This week I’ve been sketching form ideas and visual design language concepts a fair bit. There’s something inside me that really wants to make progress in these areas as it will help constrain my thinking at this point in the process. I’ve been looking at various packaging design companies for an idea of what’s really possible. At the end of the day I’m packaging existing therapeutic material in my own way and the form that this package takes will be crucial in stating the products purpose. The designs I currently have in mind have three sections, with each section engaging with one established DBT skill or technique. I cut it into clear sections to provide the user with knowledge of their time commitment before they even open the section. The size of the section informs you how much commitment you will have to give in order to complete it. I wanted to give the user that sense of satisfaction of achieving something after just a small amount of time. People engaged in DBT can often have low motivation levels so I want to avoid overwhelming them and causing them to disengage with the experience too easily.
To reinforce this idea I’m considering packaging relaxing or reward objects in each section, for example a candle with a relaxing fragrance to help you concentrate on the task at hand, or a small snack to keep your energy up. At the end of the day though I think packaging these objects within the product is quite unrealistic as these are objects that people have their own preferences about and are easily available for purchase from other places. I have concerns about the longevity and volume of the product. Even with just three skills the product is already quite large. I’m unhappy with this as it is supposed to be a precious object that has value over time. Everything I’m creating has a finite lifetime and finite space for growth and I’m not happy with that at all. This needs to be considered more in the future.
As for the visual design I’ve been working with a pastel colour scheme of white, purple, blue and pink.
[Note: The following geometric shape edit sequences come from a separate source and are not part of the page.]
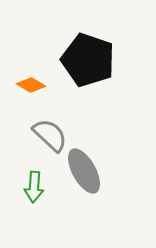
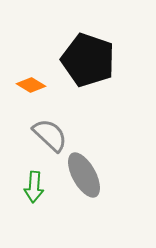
gray ellipse: moved 4 px down
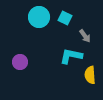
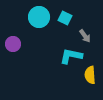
purple circle: moved 7 px left, 18 px up
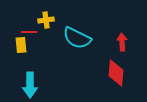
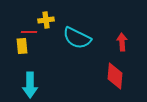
yellow rectangle: moved 1 px right, 1 px down
red diamond: moved 1 px left, 3 px down
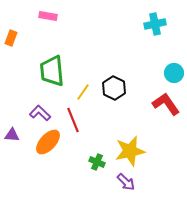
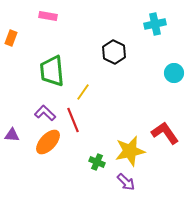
black hexagon: moved 36 px up
red L-shape: moved 1 px left, 29 px down
purple L-shape: moved 5 px right
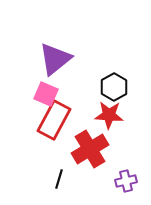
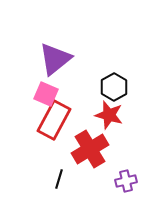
red star: rotated 12 degrees clockwise
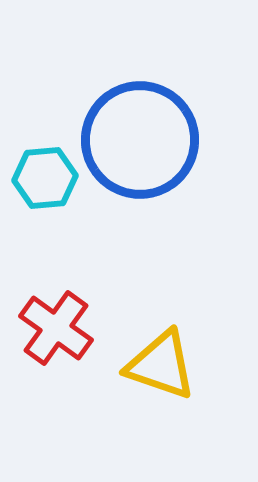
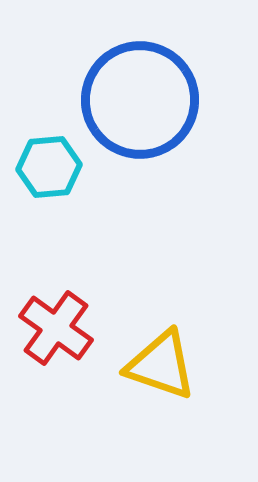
blue circle: moved 40 px up
cyan hexagon: moved 4 px right, 11 px up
I’m concerned this may gender the product more than necessary but in my experience it is not seen that way in the therapy setting. The light and bright pastel colours allow the product to gently attract attention rather than demand it. The majority of times DBT is used to treat BPD (Borderline Personality Disorder) and current studies show that there is a gender ratio split of 3:1 in preference of females. Although this is not full justification of my choice of colours I have decided that overall this should not be a factor in the final product. I’ve considered some logotypes and will continue to develop them in the future. I want the brand to be just as quiet as the colour scheme, gently attracting interest from the user.